Road to becoming an improved person in all areas of my life; motherhood, health, religion, appearance, organization, financial.

Friday, January 27, 2012

Game Plan

After my rant from below, I started to form a game plan and honestly if I don’t follow through with this I don’t know what I will do.  Maybe if I don’t follow through I just need to totally give up on losing weight if I am not going to put the effort into it. So whatever I do in the next week will be totally consciously, so it’s do or die time for me. I have done a half ass job during this past decade on my weight loss journey.  I have joined gyms, I have join weight watchers, I have done Atkins, and I have done a whole bunch of other diets but all half heartedly.
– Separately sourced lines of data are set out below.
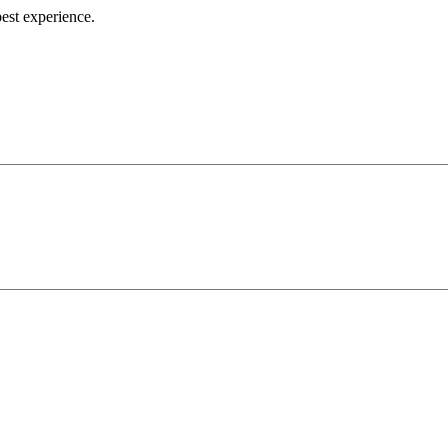
best experience.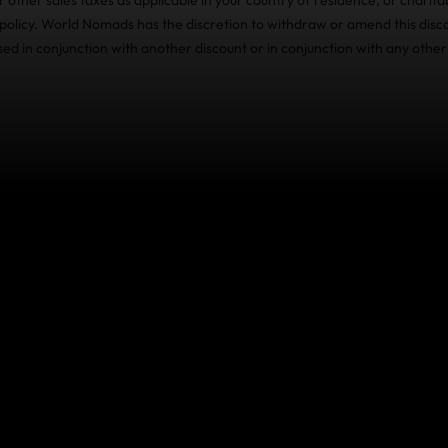
olicy. World Nomads has the discretion to withdraw or amend this disco
sed in conjunction with another discount or in conjunction with any other
ce Benefits: how we can t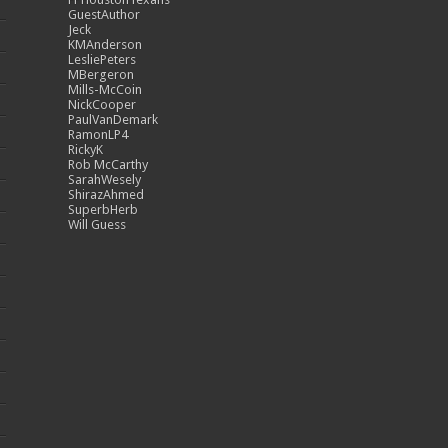
GuestAuthor
Jeck
KMAnderson
LesliePeters
MBergeron
Mills-McCoin
NickCooper
PaulVanDemark
RamonLP4
RickyK
Rob McCarthy
SarahWesely
ShirazAhmed
SuperbHerb
Will Guess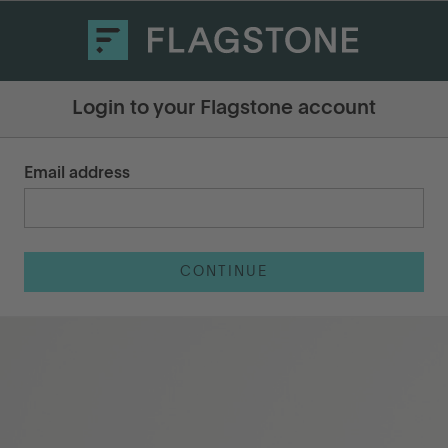
Login to your Flagstone account
Email address
CONTINUE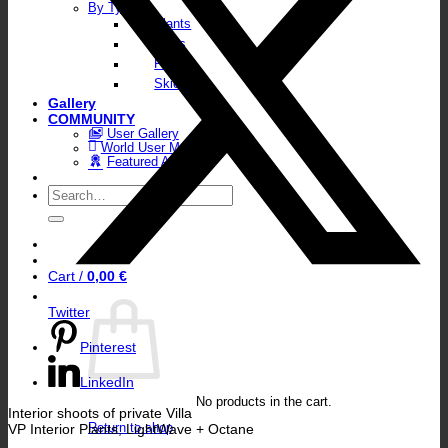
By Type
Plants
Walls
Floors
Skies
Gallery
COMMUNITY
User Gallery
World User Map
Featured Artists
Search
for:
Cart /
0,00
€
Twitter
Pinterest
LinkedIn
No products in the cart.
Interior shoots of private Villa
VP Interior Plants, LightWave + Octane
Return to shop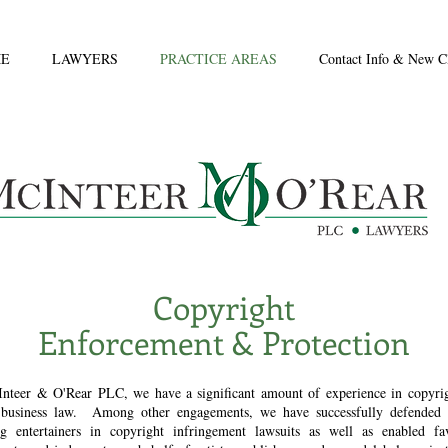
E
LAWYERS
PRACTICE AREAS
Contact Info & New Cl
Copyright
Enforcement & Protection
nteer & O'Rear PLC, we have a significant amount of experience in copyri
business law. Among other engagements, we have successfully defended
g entertainers in copyright infringement lawsuits as well as enabled fa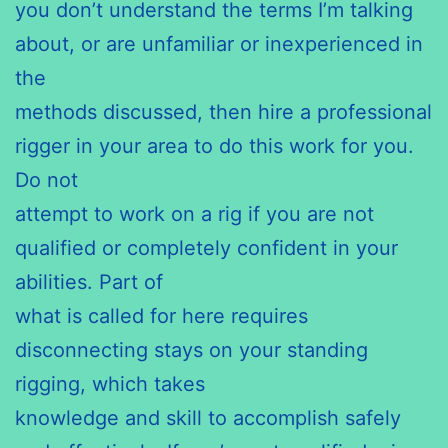
you don’t understand the terms I’m talking
about, or are unfamiliar or inexperienced in
the
methods discussed, then hire a professional
rigger in your area to do this work for you.
Do not
attempt to work on a rig if you are not
qualified or completely confident in your
abilities. Part of
what is called for here requires
disconnecting stays on your standing
rigging, which takes
knowledge and skill to accomplish safely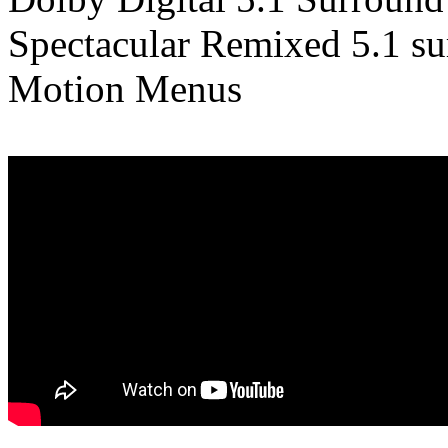
Spectacular Remixed 5.1 su
Motion Menus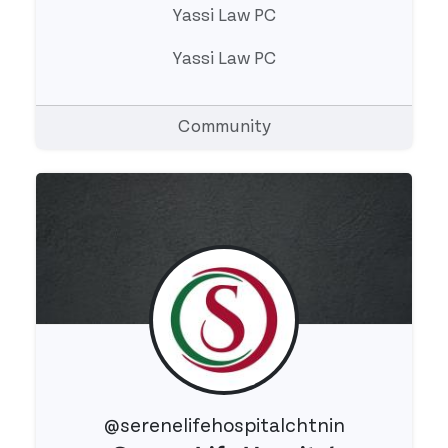
Yassi Law PC
Yassi Law PC
Community
@serenelifehospitalchtnin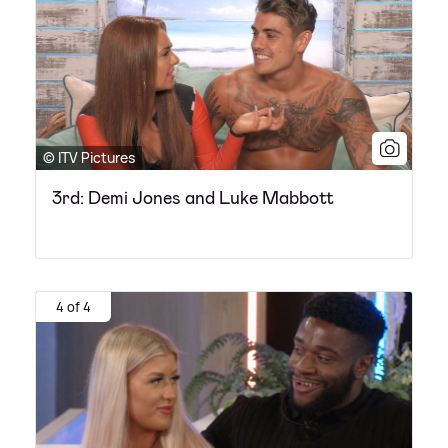
© ITV Pictures
3rd: Demi Jones and Luke Mabbott
4 of 4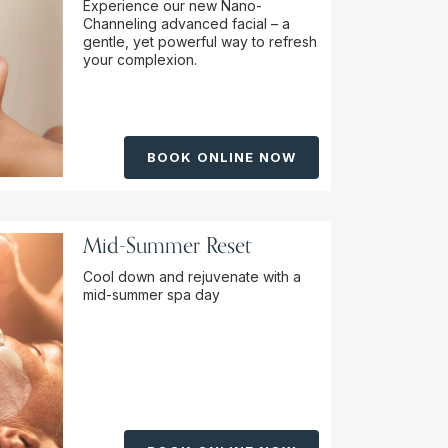
Experience our new Nano-
Channeling advanced facial – a
gentle, yet powerful way to refresh
your complexion.
BOOK ONLINE NOW
Mid-Summer Reset
Cool down and rejuvenate with a
mid-summer spa day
I can only recall twice in this past decade where I was giving it my all.  The first was when I lost 25 lbs with WW, where I was meticulous in counting my points and even traveling with my George Forman grill.  The second was shortly before my last lay off where I was a feen at the gym. I also do recall that while I was being a feen at the gym I was getting lip at home from being away so long and guilt trips, but I was on a mission and didn’t let it bother me too much.

Here is the plan,
Menu Plan
I am making a menu plan and I am not deviating from it at all. My kids want to eat fine, if not oh well. I have to remember my anchor and that I am (ME) also included in this life.
Track
Starting Sunday with my new WW week, I am going to track everything I eat.
Plan
I am going to plan my meals for the week, and not deviate from them.  I will already have my points planned out for the week and also include some snacks in case I have to use my extra points.
Walk
I’m already doing great on this because but I am going to keep at it with the 10,000 steps a day.
Sweat to the Oldies
It’s time to unwrap my new DVD and start sweating with Richard Simons. This is to be done 3 times during the week in the morning. That way if I want to have some time with the kids in the evening, exercise has been put out of the way.

All in all this is not an ambitious plan; it’s a very logical one.  I should have been doing this from the get go but only my subconscious knows why I wasn’t.